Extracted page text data
----------

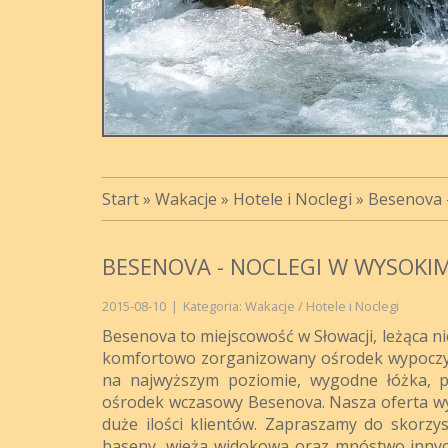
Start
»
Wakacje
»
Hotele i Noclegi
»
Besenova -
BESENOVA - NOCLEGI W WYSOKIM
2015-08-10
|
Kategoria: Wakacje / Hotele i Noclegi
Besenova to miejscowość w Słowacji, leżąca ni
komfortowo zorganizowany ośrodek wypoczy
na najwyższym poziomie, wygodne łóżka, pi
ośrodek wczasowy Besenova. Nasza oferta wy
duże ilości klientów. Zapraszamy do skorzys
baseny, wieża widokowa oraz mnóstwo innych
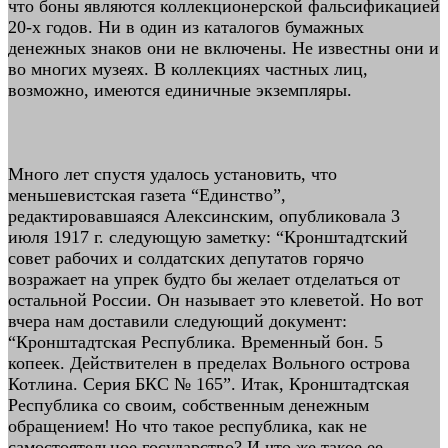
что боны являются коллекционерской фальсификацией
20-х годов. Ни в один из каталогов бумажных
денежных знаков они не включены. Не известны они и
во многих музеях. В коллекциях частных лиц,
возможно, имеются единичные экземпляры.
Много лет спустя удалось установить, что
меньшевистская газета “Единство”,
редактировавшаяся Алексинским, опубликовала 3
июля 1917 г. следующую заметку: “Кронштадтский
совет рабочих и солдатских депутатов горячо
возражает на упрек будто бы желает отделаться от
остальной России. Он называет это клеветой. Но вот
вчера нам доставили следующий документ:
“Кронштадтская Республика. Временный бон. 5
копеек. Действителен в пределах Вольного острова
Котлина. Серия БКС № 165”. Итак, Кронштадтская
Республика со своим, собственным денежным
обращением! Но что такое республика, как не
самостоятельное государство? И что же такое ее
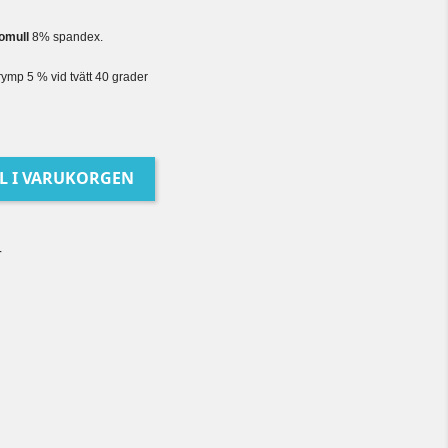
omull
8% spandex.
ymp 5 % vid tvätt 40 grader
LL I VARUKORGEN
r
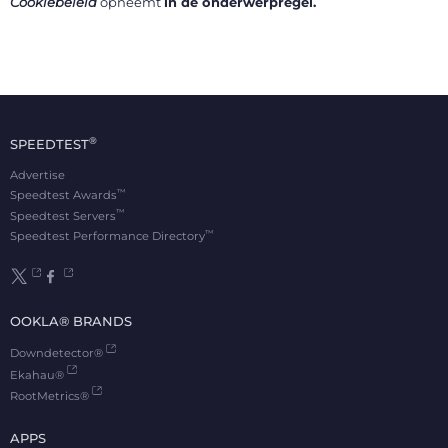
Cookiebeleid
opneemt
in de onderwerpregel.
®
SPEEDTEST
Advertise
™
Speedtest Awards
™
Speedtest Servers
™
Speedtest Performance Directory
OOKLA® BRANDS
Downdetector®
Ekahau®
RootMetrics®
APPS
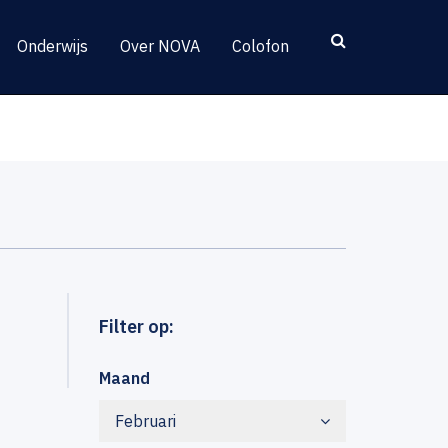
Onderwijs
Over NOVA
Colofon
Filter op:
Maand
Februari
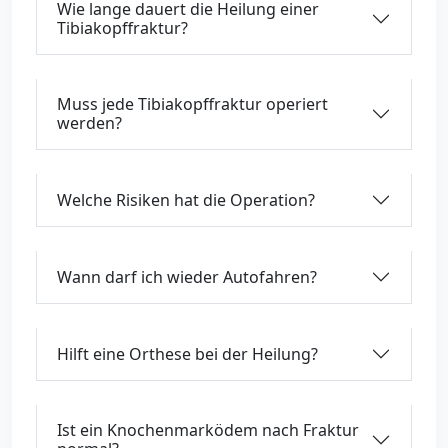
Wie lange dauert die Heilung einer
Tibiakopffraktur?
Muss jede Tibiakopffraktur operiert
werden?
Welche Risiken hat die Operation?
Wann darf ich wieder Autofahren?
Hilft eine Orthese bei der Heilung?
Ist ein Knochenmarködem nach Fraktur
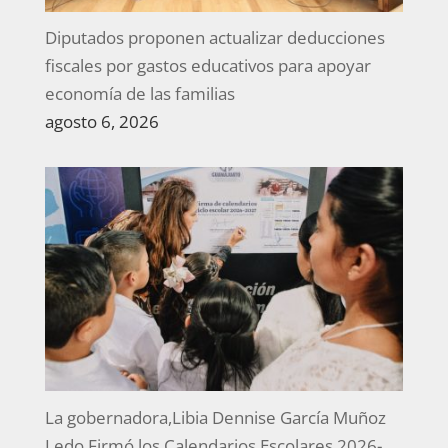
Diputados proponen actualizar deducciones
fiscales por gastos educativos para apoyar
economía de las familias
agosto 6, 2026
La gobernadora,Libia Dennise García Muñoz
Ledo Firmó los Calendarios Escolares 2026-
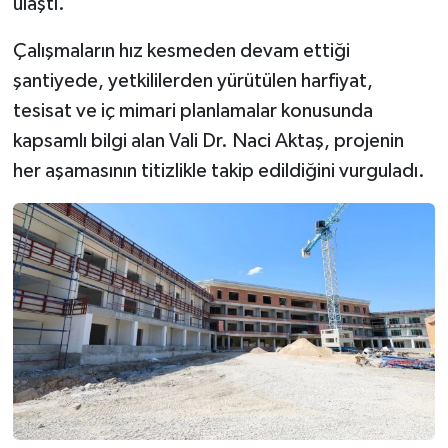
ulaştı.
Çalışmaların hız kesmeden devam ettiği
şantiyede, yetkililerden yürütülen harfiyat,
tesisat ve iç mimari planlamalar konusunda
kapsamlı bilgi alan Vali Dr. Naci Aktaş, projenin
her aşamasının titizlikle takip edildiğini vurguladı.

----------

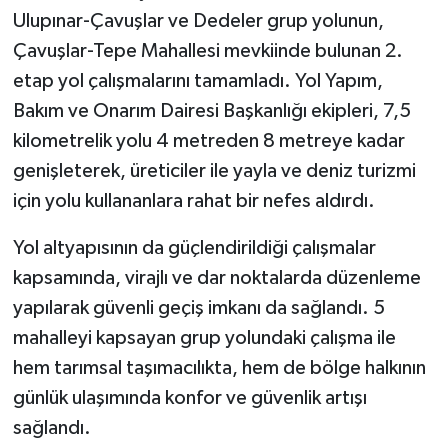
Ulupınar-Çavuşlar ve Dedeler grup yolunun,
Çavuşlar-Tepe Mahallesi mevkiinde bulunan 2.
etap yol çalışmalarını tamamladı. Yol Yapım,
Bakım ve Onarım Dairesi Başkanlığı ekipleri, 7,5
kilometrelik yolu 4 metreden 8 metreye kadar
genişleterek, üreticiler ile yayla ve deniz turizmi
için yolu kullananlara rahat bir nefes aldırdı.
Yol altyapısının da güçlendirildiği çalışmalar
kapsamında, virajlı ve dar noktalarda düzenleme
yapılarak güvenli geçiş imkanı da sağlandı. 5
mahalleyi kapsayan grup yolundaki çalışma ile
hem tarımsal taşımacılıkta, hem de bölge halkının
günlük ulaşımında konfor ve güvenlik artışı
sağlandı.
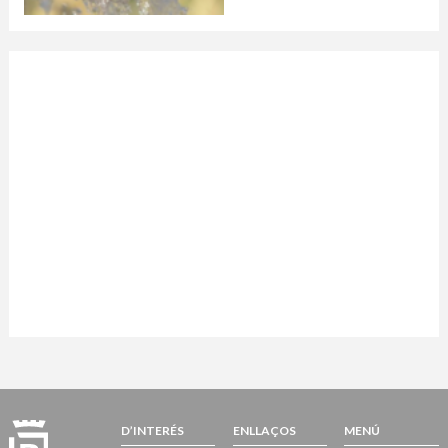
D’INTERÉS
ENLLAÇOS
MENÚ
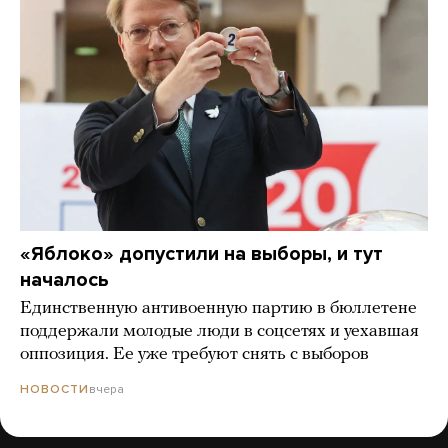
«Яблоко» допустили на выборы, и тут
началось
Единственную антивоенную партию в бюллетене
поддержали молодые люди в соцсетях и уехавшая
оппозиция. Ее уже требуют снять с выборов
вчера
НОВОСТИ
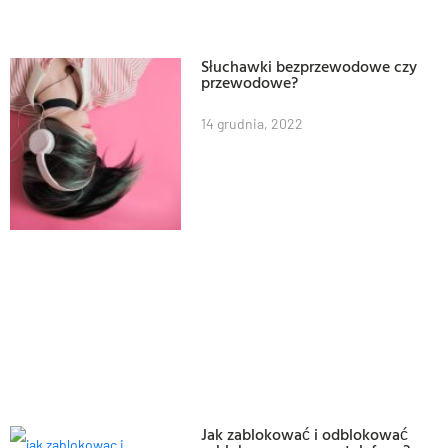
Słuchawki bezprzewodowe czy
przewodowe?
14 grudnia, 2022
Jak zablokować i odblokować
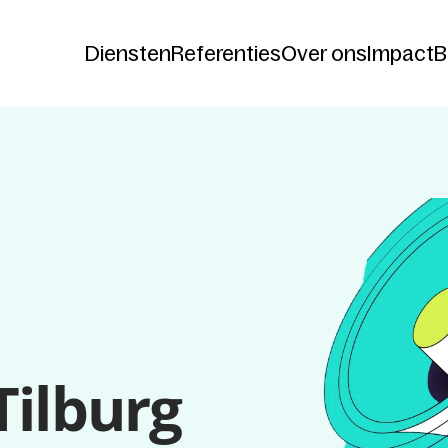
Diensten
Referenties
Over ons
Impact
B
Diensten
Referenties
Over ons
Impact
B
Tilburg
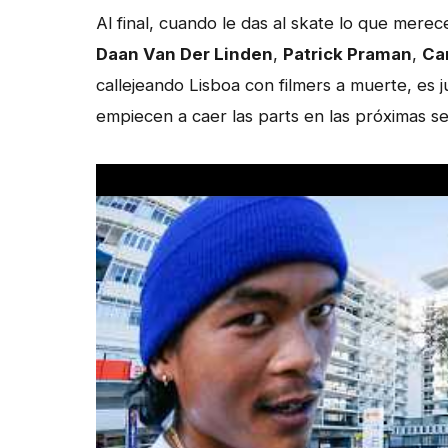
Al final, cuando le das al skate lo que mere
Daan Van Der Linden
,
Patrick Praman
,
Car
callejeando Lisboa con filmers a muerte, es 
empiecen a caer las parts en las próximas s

----------

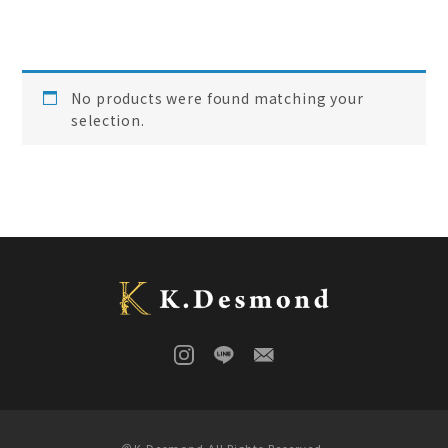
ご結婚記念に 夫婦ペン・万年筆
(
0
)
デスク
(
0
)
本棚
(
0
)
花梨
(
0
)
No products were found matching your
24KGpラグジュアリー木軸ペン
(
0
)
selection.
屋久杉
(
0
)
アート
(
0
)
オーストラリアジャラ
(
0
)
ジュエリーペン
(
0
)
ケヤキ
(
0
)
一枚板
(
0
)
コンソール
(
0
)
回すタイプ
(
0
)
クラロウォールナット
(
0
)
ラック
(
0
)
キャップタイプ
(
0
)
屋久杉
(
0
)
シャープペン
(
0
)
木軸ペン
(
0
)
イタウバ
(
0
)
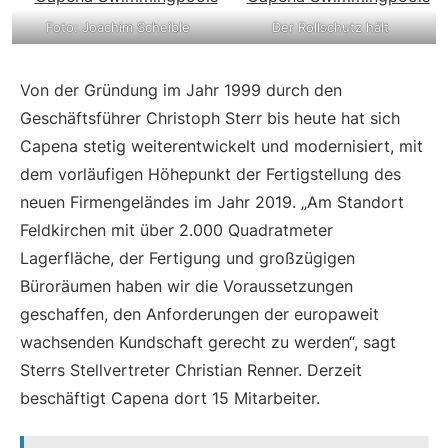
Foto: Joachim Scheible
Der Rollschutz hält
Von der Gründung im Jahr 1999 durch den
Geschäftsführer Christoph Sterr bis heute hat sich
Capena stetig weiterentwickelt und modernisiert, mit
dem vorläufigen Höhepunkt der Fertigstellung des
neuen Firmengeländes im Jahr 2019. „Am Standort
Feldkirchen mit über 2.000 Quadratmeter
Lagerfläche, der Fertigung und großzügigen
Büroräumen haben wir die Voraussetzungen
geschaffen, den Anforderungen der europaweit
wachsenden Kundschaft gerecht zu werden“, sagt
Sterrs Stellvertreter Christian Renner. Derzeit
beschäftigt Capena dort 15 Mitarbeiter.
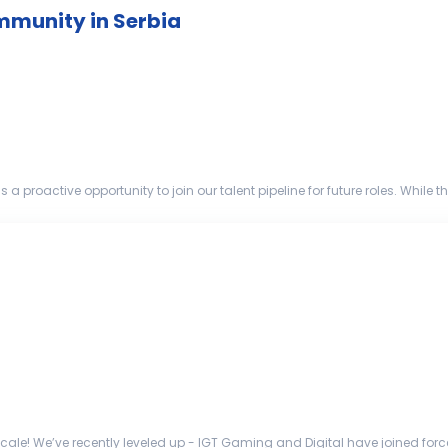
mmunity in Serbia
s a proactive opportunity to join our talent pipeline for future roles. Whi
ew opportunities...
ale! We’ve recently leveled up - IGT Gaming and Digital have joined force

----------

**YOUR OBJECTIVE:** Once the line with "hem tarımsal taşımacılıkta, hem" is found above, transcribe each line from it through the line with "empiecen a caer las parts en las próximas s", exactly, and omit the pictures.

**SOLUTION FOR THIS EXERCISE:**
hem tarımsal taşımacılıkta, hem de bölge halkının
günlük ulaşımında konfor ve güvenlik artışı
sağlandı.
D’INTERÉS
ENLLAÇOS
MENÚ
«Яблоко» допустили на выборы, и тут
началось
Единственную антивоенную партию в бюллетене
поддержали молодые люди в соцсетях и уехавшая
оппозиция. Ее уже требуют снять с выборов
вчера
НОВОСТИ
Słuchawki bezprzewodowe czy
przewodowe?
14 grudnia, 2022
Jak zablokować i odblokować
Diensten
Referenties
Over ons
Impact
B
Diensten
Referenties
Over ons
Impact
B
Tilburg
Al final, cuando le das al skate lo que mere
Daan Van Der Linden
,
Patrick Praman
,
Car
callejeando Lisboa con filmers a muerte, es 
empiecen a caer las parts en las próximas s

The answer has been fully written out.